▶ [Required action]: Search the records below for the string "Artisan" and copy each line where it turns up.

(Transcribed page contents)
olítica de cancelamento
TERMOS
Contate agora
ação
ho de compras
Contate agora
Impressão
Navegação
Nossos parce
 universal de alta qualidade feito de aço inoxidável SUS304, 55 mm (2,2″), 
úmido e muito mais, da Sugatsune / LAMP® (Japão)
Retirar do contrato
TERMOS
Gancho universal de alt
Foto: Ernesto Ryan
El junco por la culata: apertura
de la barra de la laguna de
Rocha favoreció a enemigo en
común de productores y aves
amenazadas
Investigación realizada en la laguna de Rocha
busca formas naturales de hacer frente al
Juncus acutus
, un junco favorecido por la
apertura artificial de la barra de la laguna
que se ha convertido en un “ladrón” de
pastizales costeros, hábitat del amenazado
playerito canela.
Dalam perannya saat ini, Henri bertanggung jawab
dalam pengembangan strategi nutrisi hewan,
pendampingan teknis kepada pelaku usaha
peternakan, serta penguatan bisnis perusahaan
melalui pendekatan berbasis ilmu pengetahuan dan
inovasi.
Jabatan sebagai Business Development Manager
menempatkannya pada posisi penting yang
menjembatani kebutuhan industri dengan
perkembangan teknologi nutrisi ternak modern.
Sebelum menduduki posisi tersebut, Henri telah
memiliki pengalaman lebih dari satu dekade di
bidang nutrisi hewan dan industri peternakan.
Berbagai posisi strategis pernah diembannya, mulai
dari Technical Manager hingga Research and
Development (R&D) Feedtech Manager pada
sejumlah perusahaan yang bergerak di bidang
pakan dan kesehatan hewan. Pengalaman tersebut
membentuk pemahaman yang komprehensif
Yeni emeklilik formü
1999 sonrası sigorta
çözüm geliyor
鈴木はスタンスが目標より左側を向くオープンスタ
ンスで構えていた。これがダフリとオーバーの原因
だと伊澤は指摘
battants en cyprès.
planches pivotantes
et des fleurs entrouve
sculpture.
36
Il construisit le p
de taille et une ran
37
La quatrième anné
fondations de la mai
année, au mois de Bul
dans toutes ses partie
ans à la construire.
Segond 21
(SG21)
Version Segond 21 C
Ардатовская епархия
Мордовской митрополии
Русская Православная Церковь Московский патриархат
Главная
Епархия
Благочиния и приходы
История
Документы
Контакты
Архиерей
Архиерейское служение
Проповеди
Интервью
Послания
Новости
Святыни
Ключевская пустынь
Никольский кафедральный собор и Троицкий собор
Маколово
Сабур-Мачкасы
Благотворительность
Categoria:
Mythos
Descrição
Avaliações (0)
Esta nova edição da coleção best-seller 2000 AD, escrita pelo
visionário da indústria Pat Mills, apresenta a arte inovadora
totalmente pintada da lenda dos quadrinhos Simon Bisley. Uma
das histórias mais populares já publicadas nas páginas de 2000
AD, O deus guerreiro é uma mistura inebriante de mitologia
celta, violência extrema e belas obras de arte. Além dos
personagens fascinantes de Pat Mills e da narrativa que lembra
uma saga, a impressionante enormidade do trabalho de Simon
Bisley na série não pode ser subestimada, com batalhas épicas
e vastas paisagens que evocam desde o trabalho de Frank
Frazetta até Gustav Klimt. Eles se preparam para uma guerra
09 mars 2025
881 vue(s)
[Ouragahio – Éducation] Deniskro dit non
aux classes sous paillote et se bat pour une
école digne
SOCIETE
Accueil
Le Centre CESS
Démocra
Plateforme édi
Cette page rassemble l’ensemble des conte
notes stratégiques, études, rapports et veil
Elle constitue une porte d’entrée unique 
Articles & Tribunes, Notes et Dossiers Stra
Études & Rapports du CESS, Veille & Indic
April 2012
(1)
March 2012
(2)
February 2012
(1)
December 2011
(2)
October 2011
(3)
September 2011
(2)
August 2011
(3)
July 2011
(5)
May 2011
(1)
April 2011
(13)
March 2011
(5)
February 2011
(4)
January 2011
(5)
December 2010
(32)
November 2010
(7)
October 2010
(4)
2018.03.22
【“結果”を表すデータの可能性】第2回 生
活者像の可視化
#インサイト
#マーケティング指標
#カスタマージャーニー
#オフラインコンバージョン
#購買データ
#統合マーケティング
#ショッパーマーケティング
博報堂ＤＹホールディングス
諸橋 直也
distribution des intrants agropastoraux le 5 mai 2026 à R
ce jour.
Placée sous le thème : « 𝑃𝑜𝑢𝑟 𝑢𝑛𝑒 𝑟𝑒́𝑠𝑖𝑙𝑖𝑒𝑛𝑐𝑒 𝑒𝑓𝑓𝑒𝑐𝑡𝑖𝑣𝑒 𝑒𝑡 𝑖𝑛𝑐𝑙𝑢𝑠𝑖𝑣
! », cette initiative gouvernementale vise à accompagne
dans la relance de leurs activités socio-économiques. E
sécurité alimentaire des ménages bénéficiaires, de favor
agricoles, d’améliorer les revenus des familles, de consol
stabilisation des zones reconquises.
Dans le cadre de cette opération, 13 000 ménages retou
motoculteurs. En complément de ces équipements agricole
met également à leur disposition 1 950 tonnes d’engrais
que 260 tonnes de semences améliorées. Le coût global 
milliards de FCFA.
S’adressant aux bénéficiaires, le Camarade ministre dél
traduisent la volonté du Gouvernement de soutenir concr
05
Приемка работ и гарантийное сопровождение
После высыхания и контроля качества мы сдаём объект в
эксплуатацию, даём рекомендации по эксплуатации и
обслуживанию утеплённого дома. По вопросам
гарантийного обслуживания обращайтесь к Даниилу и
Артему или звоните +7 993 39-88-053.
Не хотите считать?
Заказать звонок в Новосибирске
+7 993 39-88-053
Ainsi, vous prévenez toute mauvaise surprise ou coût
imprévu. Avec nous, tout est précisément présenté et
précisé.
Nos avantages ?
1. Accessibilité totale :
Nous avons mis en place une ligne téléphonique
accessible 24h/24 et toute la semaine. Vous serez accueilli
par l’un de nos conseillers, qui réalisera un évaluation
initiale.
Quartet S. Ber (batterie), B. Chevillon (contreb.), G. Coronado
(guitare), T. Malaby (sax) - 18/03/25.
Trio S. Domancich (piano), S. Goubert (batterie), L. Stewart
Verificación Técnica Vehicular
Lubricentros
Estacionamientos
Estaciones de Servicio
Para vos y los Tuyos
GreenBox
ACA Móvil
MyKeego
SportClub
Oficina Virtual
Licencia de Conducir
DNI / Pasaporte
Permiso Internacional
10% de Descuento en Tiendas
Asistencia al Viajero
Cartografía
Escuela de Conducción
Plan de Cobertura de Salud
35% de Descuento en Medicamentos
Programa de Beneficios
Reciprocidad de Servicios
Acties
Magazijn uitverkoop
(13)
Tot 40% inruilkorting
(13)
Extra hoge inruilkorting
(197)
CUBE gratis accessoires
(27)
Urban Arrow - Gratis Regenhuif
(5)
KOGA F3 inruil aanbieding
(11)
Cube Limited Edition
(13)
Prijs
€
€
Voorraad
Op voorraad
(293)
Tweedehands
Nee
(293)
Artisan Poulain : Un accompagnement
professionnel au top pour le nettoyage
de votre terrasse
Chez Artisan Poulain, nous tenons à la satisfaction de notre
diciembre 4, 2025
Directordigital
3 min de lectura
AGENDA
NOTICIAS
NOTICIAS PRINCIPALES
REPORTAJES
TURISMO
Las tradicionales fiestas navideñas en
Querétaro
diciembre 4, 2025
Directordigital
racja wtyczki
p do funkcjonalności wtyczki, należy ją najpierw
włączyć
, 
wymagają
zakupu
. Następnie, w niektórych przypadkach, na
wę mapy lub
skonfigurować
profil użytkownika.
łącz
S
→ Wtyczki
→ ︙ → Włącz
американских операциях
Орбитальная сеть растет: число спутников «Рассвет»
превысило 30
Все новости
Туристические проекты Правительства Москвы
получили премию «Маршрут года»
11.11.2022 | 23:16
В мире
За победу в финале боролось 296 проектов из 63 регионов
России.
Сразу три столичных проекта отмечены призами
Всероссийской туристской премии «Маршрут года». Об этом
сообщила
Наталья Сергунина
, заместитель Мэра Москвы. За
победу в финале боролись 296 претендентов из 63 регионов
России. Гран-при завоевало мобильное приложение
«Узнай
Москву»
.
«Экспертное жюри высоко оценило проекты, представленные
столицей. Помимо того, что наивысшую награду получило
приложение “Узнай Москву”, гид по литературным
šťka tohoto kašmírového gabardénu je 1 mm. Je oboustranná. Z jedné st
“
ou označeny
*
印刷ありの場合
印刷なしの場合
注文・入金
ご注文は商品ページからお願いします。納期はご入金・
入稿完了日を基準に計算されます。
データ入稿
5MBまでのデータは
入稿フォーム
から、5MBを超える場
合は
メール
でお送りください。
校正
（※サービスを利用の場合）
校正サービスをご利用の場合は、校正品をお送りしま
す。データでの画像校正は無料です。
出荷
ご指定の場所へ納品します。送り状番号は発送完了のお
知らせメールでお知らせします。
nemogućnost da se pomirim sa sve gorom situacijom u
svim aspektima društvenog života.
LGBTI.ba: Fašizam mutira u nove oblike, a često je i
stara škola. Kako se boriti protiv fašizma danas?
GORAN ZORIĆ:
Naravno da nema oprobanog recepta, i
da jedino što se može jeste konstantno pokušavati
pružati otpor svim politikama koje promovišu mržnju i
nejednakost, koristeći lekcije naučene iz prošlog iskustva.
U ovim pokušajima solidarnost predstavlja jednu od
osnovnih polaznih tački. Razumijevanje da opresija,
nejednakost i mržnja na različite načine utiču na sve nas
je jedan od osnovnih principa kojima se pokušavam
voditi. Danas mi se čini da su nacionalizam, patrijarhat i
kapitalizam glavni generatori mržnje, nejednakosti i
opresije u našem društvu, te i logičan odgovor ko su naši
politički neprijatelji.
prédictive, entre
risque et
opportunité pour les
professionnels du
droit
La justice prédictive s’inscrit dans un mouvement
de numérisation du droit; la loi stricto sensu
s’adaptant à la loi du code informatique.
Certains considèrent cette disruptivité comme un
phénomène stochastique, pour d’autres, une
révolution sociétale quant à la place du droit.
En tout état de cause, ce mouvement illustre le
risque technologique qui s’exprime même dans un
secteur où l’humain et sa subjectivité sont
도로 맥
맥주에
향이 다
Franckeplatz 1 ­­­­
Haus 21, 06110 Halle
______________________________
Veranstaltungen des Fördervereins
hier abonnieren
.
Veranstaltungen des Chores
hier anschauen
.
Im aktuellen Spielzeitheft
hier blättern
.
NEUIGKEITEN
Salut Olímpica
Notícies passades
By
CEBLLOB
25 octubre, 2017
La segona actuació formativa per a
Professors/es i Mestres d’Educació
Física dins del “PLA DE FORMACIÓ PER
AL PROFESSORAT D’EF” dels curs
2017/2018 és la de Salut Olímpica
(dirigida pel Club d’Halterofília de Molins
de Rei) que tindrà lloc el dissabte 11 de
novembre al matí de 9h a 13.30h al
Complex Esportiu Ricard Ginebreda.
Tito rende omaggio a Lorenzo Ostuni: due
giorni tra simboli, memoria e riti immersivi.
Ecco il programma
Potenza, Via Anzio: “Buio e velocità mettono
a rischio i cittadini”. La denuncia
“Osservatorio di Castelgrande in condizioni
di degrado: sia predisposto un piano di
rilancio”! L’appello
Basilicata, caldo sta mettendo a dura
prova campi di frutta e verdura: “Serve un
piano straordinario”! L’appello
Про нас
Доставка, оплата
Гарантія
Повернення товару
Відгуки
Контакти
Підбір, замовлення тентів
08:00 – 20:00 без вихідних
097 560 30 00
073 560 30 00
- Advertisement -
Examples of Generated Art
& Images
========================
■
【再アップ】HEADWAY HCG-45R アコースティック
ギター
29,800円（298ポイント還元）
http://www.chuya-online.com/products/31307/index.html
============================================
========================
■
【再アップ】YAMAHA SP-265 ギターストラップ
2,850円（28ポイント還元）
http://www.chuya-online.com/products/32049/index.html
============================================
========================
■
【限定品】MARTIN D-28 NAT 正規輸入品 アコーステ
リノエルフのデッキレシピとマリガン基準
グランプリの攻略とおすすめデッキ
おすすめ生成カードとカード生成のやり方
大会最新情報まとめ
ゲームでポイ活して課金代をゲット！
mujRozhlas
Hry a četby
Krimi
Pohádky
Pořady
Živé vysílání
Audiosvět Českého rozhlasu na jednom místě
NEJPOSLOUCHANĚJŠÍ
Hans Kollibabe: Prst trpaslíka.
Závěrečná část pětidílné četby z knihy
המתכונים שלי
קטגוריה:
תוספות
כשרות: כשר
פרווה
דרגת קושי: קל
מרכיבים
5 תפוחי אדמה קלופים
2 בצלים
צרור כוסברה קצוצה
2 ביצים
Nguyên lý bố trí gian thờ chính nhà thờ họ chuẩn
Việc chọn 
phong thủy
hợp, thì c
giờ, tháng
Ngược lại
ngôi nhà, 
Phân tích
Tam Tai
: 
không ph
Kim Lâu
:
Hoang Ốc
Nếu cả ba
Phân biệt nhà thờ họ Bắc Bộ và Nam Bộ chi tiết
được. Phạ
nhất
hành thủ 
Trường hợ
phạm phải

▶ [Result of the task]:
Artisan Poulain : Un accompagnement
Chez Artisan Poulain, nous tenons à la satisfaction de notre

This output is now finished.